### What the task asks
Please copy each line of the data that includes the string "automation".

[Transcribed page contents]
=== Begin Enclosure ===
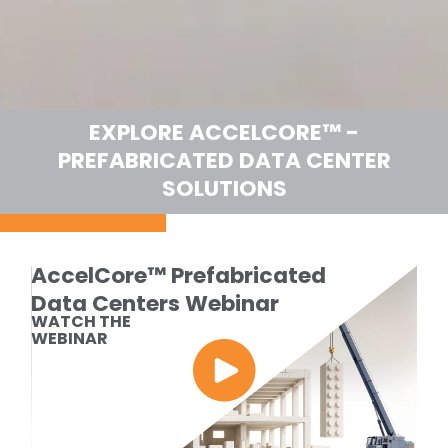
EXPLORE ACCELCORE™ -
PREFABRICATED DATA CENTER
SOLUTIONS
AccelCore™ Prefabricated
Data Centers Webinar
WATCH THE
WEBINAR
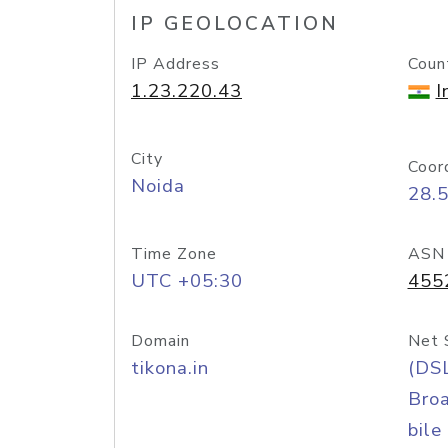
IP GEOLOCATION
IP Address
Coun
1.23.220.43
I
City
Coor
Noida
28.
Time Zone
ASN
UTC +05:30
455
Domain
Net 
tikona.in
(DS
Bro
bile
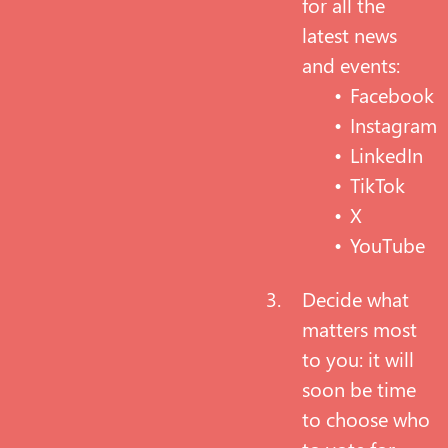
for all the
latest news
and events:
Facebook
Instagram
LinkedIn
TikTok
X
YouTube
Decide what
matters most
to you: it will
soon be time
to choose who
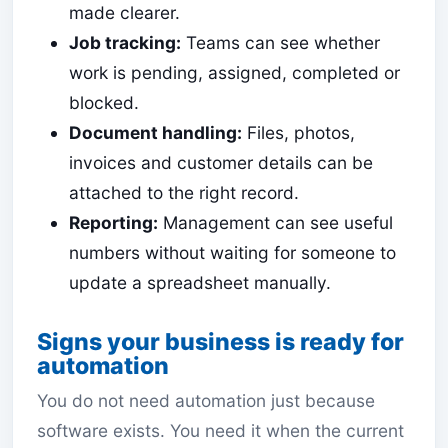
made clearer.
Job tracking:
Teams can see whether
work is pending, assigned, completed or
blocked.
Document handling:
Files, photos,
invoices and customer details can be
attached to the right record.
Reporting:
Management can see useful
numbers without waiting for someone to
update a spreadsheet manually.
Signs your business is ready for
automation
You do not need automation just because
software exists. You need it when the current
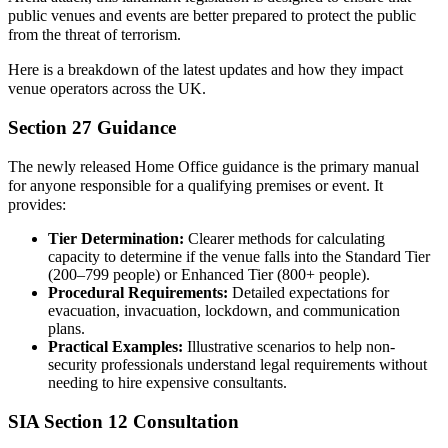
public venues and events are better prepared to protect the public
from the threat of terrorism.
Here is a breakdown of the latest updates and how they impact
venue operators across the UK.
Section 27 Guidance
The newly released Home Office guidance is the primary manual
for anyone responsible for a qualifying premises or event. It
provides:
Tier Determination:
Clearer methods for calculating
capacity to determine if the venue falls into the Standard Tier
(200–799 people) or Enhanced Tier (800+ people).
Procedural Requirements:
Detailed expectations for
evacuation, invacuation, lockdown, and communication
plans.
Practical Examples:
Illustrative scenarios to help non-
security professionals understand legal requirements without
needing to hire expensive consultants.
SIA Section 12 Consultation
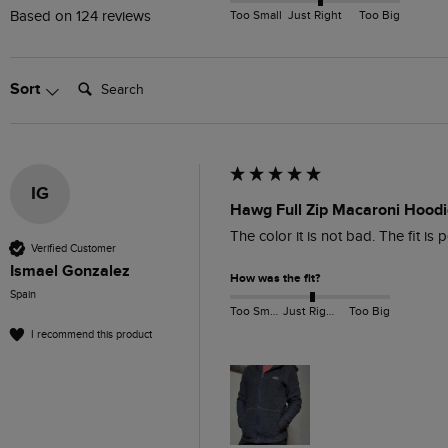
Too Small
Just Right
Too Big
Based on 124 reviews
Search:
Sort
IG
Hawg Full Zip Macaroni Hoodi
The color it is not bad. The fit is p
Verified Customer
Ismael Gonzalez
How was the fit?
Spain
Too Small
Just Right
Too Big
I recommend this product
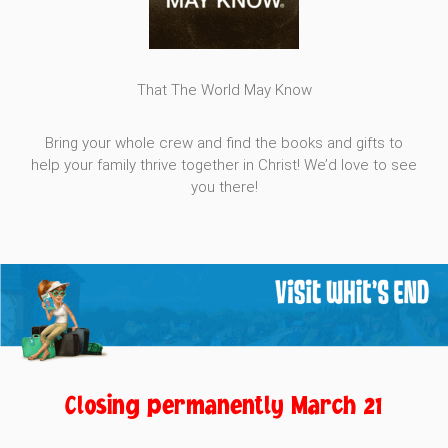
That The World May Know
Bring your whole crew and find the books and gifts to
help your family thrive together in Christ! We’d love to see
you there!
Closing permanently March 21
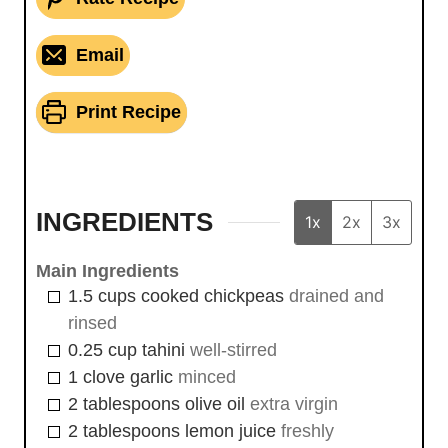
Email
Print Recipe
INGREDIENTS
1x
2x
3x
Main Ingredients
1.5
cups
cooked chickpeas
drained and
rinsed
0.25
cup
tahini
well-stirred
1
clove
garlic
minced
2
tablespoons
olive oil
extra virgin
2
tablespoons
lemon juice
freshly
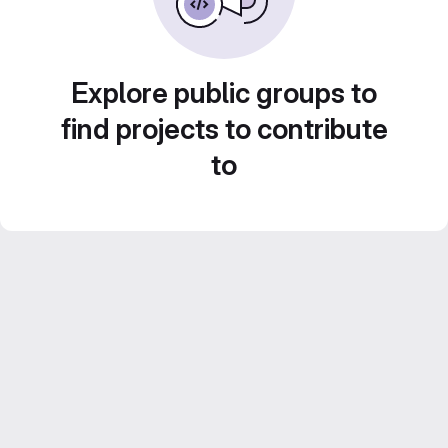
Explore public groups to
find projects to contribute
to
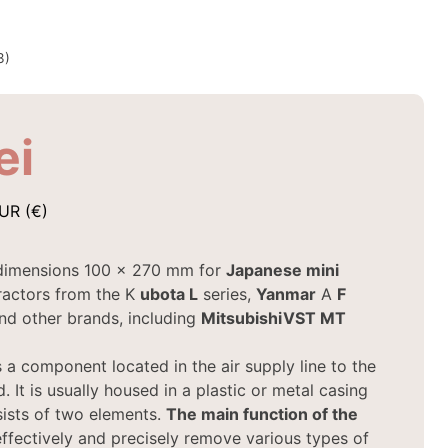
3)
ei
UR (€)
dimensions 100 x 270 mm for
Japanese mini
ractors from the K
ubota
L
series,
Yanmar
A
F
and other brands, including
Mitsubishi
VST MT
 a component located in the air supply line to the
. It is usually housed in a plastic or metal casing
ists of two elements.
The main function of the
effectively and precisely remove various types of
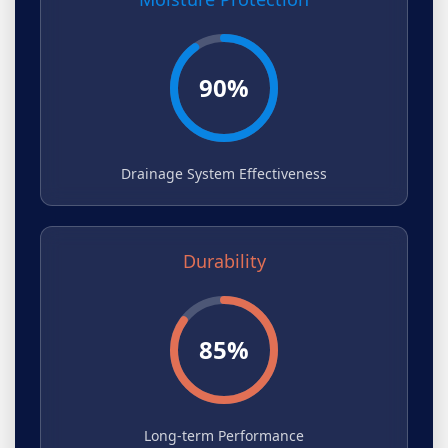
90%
Drainage System Effectiveness
Durability
85%
Long-term Performance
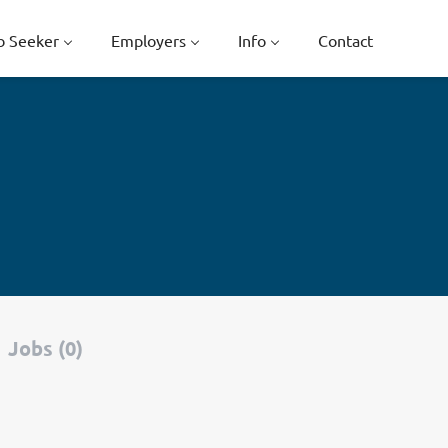
b Seeker
Employers
Info
Contact
Jobs (0)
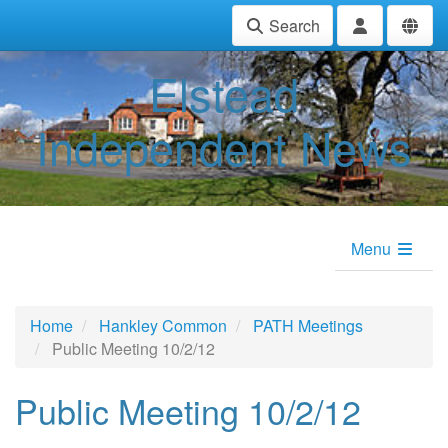
Search
Elstead
Independent News
Menu
Home
Hankley Common
PATH Meetings
Public Meeting 10/2/12
Public Meeting 10/2/12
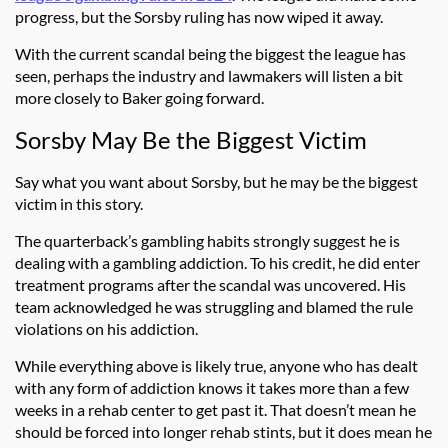
progress, but the Sorsby ruling has now wiped it away.
With the current scandal being the biggest the league has
seen, perhaps the industry and lawmakers will listen a bit
more closely to Baker going forward.
Sorsby May Be the Biggest Victim
Say what you want about Sorsby, but he may be the biggest
victim in this story.
The quarterback’s gambling habits strongly suggest he is
dealing with a gambling addiction. To his credit, he did enter
treatment programs after the scandal was uncovered. His
team acknowledged he was struggling and blamed the rule
violations on his addiction.
While everything above is likely true, anyone who has dealt
with any form of addiction knows it takes more than a few
weeks in a rehab center to get past it. That doesn’t mean he
should be forced into longer rehab stints, but it does mean he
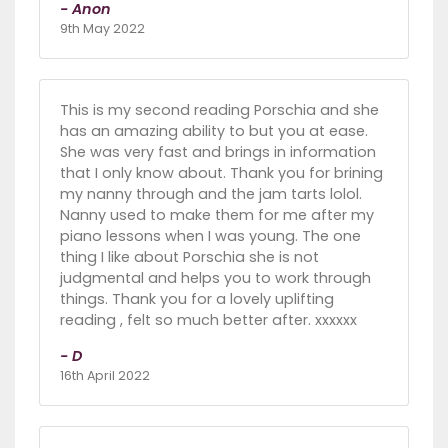
- Anon
9th May 2022
This is my second reading Porschia and she
has an amazing ability to but you at ease.
She was very fast and brings in information
that I only know about. Thank you for brining
my nanny through and the jam tarts lolol.
Nanny used to make them for me after my
piano lessons when I was young. The one
thing I like about Porschia she is not
judgmental and helps you to work through
things. Thank you for a lovely uplifting
reading , felt so much better after. xxxxxx
- D
16th April 2022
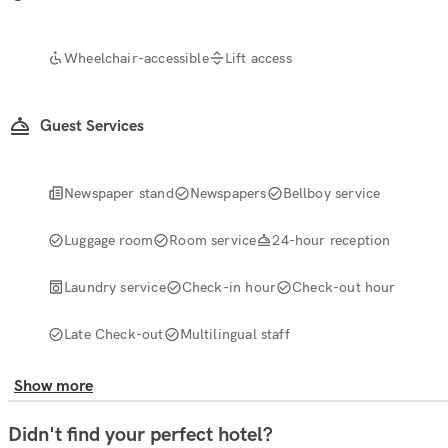
Wheelchair-accessible
Lift access
Guest Services
Newspaper stand
Newspapers
Bellboy service
Luggage room
Room service
24-hour reception
Laundry service
Check-in hour
Check-out hour
Late Check-out
Multilingual staff
Show more
Didn't find your perfect hotel?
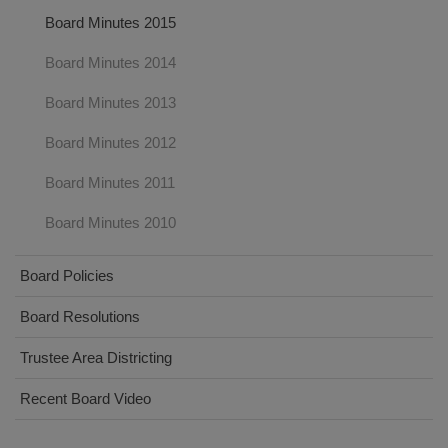
Board Minutes 2015
Board Minutes 2014
Board Minutes 2013
Board Minutes 2012
Board Minutes 2011
Board Minutes 2010
Board Policies
Board Resolutions
Trustee Area Districting
Recent Board Video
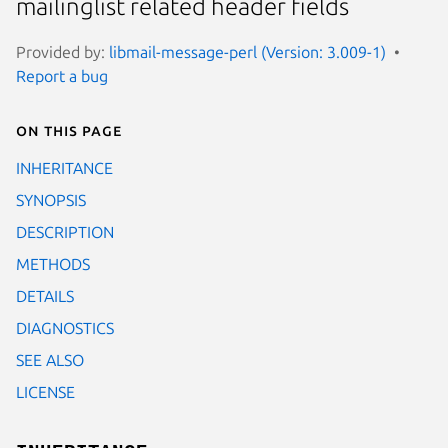
mailinglist related header fields
Provided by:
libmail-message-perl (Version: 3.009-1)
Report a bug
On this page
INHERITANCE
SYNOPSIS
DESCRIPTION
METHODS
DETAILS
DIAGNOSTICS
SEE ALSO
LICENSE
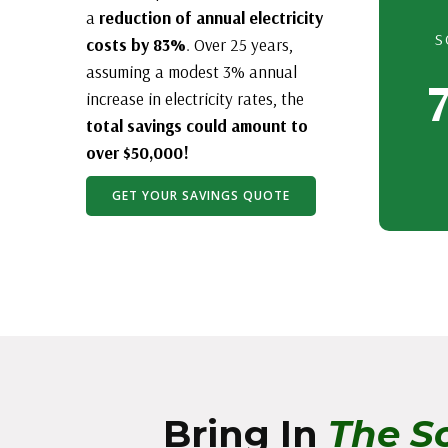
a
reduction of annual electricity
S
costs by 83%
. Over 25 years,
assuming a modest 3% annual
increase in electricity rates, the
total savings could amount to
over $50,000!
GET YOUR SAVINGS QUOTE
Bring In
The So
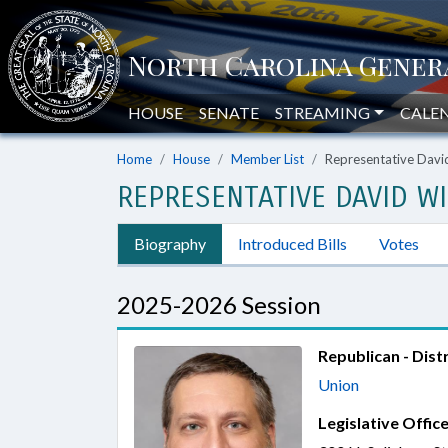
HOUSE
SENATE
STREAMING
CALE
Home
House
Member List
Representative David
REPRESENTATIVE DAVID WI
Biography
Introduced Bills
Votes
2025-2026 Session
Republican - Distr
Union
Legislative Office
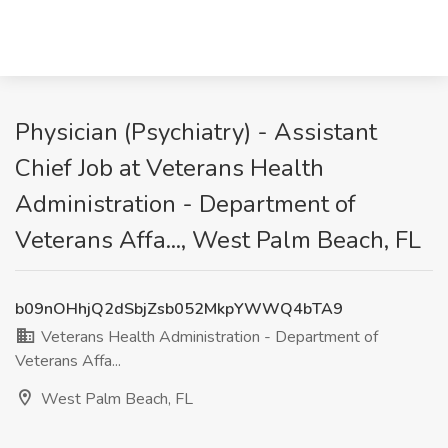
Physician (Psychiatry) - Assistant
Chief Job at Veterans Health
Administration - Department of
Veterans Affa..., West Palm Beach, FL
b09nOHhjQ2dSbjZsb052MkpYWWQ4bTA9
Veterans Health Administration - Department of
Veterans Affa...
West Palm Beach, FL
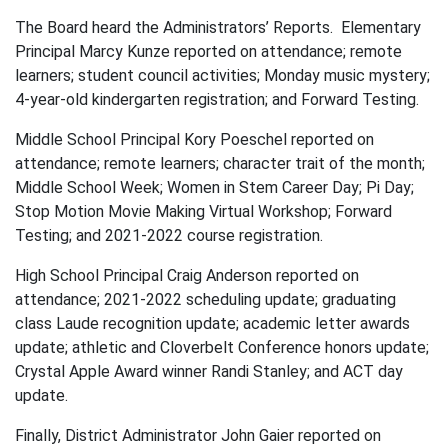
The Board heard the Administrators’ Reports. Elementary
Principal Marcy Kunze reported on attendance; remote
learners; student council activities; Monday music mystery;
4-year-old kindergarten registration; and Forward Testing.
Middle School Principal Kory Poeschel reported on
attendance; remote learners; character trait of the month;
Middle School Week; Women in Stem Career Day; Pi Day;
Stop Motion Movie Making Virtual Workshop; Forward
Testing; and 2021-2022 course registration.
High School Principal Craig Anderson reported on
attendance; 2021-2022 scheduling update; graduating
class Laude recognition update; academic letter awards
update; athletic and Cloverbelt Conference honors update;
Crystal Apple Award winner Randi Stanley; and ACT day
update.
Finally, District Administrator John Gaier reported on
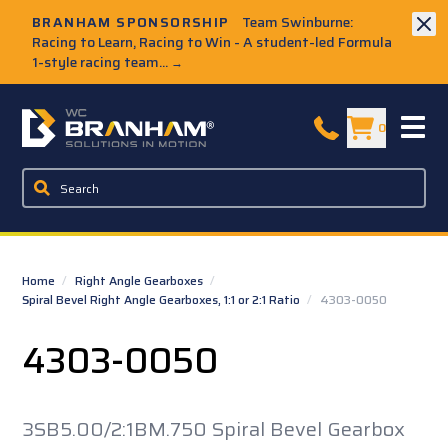
Skip to Main Content
BRANHAM SPONSORSHIP
Team Swinburne:
Racing to Learn, Racing to Win - A student-led Formula
1-style racing team...
→
W.C. Branham Homepage
0
Home
/
Right Angle Gearboxes
/
Spiral Bevel Right Angle Gearboxes, 1:1 or 2:1 Ratio
/
4303-0050
4303-0050
3SB5.00/2:1BM.750 Spiral Bevel Gearbox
=== End Enclosure ===
### Solved problem
automation
You do not need automation just because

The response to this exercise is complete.